◆ Task goal ◆
Your result should be every line of the records below that contains the word "ideal".

(Listed records)

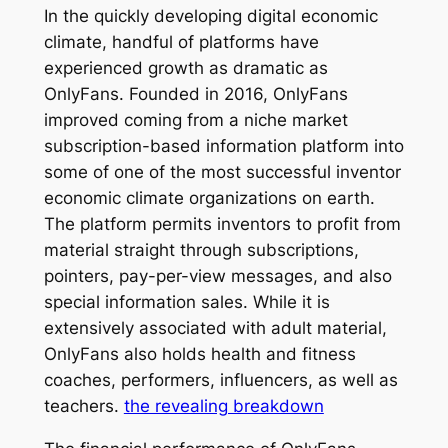
In the quickly developing digital economic
climate, handful of platforms have
experienced growth as dramatic as
OnlyFans. Founded in 2016, OnlyFans
improved coming from a niche market
subscription-based information platform into
some of one of the most successful inventor
economic climate organizations on earth.
The platform permits inventors to profit from
material straight through subscriptions,
pointers, pay-per-view messages, and also
special information sales. While it is
extensively associated with adult material,
OnlyFans also holds health and fitness
coaches, performers, influencers, as well as
teachers.
the revealing breakdown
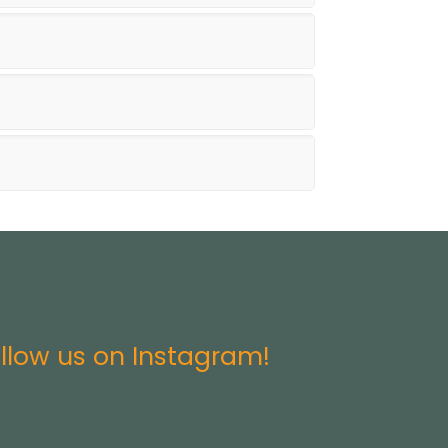
llow us on Instagram!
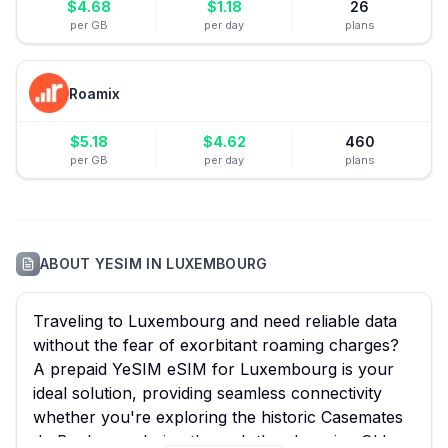
$
4.68
$
1.18
26
per GB
per day
plans
Roamix
$
5.18
$
4.62
460
per GB
per day
plans
ABOUT
YESIM
IN
LUXEMBOURG
Traveling to Luxembourg and need reliable data
without the fear of exorbitant roaming charges?
A prepaid YeSIM eSIM for Luxembourg is your
ideal solution, providing seamless connectivity
whether you're exploring the historic Casemates
du Bock, wandering through the charming Old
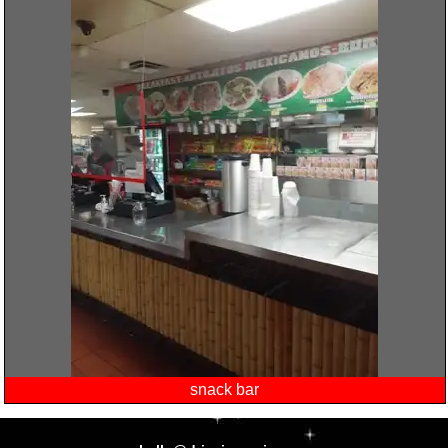
snack bar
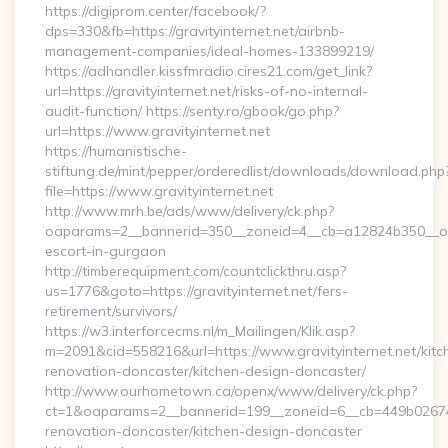
https://digiprom.center/facebook/?
dps=330&fb=https://gravityinternet.net/airbnb-
management-companies/ideal-homes-133899219/
https://adhandler.kissfmradio.cires21.com/get_link?
url=https://gravityinternet.net/risks-of-no-internal-
audit-function/ https://senty.ro/gbook/go.php?
url=https://www.gravityinternet.net
https://humanistische-
stiftung.de/mint/pepper/orderedlist/downloads/download.php
file=https://www.gravityinternet.net
http://www.mrh.be/ads/www/delivery/ck.php?
oaparams=2__bannerid=350__zoneid=4__cb=a12824b350__oades
escort-in-gurgaon
http://timberequipment.com/countclickthru.asp?
us=1776&goto=https://gravityinternet.net/fers-
retirement/survivors/
https://w3.interforcecms.nl/m_Mailingen/Klik.asp?
m=2091&cid=558216&url=https://www.gravityinternet.net/kitc
renovation-doncaster/kitchen-design-doncaster/
http://www.ourhometown.ca/openx/www/delivery/ck.php?
ct=1&oaparams=2__bannerid=199__zoneid=6__cb=449b026744_
renovation-doncaster/kitchen-design-doncaster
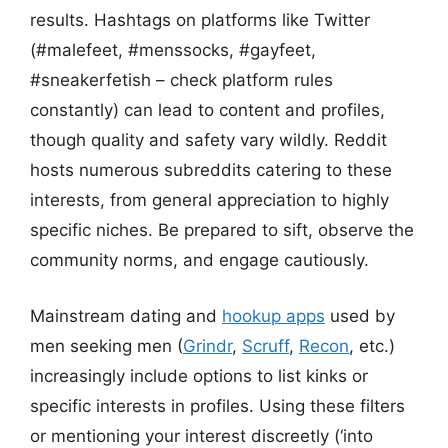
results. Hashtags on platforms like Twitter
(#malefeet, #menssocks, #gayfeet,
#sneakerfetish – check platform rules
constantly) can lead to content and profiles,
though quality and safety vary wildly. Reddit
hosts numerous subreddits catering to these
interests, from general appreciation to highly
specific niches. Be prepared to sift, observe the
community norms, and engage cautiously.
Mainstream dating and
hookup apps
used by
men seeking men (
Grindr
,
Scruff
,
Recon
, etc.)
increasingly include options to list kinks or
specific interests in profiles. Using these filters
or mentioning your interest discreetly (‘into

(End Listed records)

◆ Exercise result ◆
ideal solution, providing seamless connectivity
management-companies/ideal-homes-133899219/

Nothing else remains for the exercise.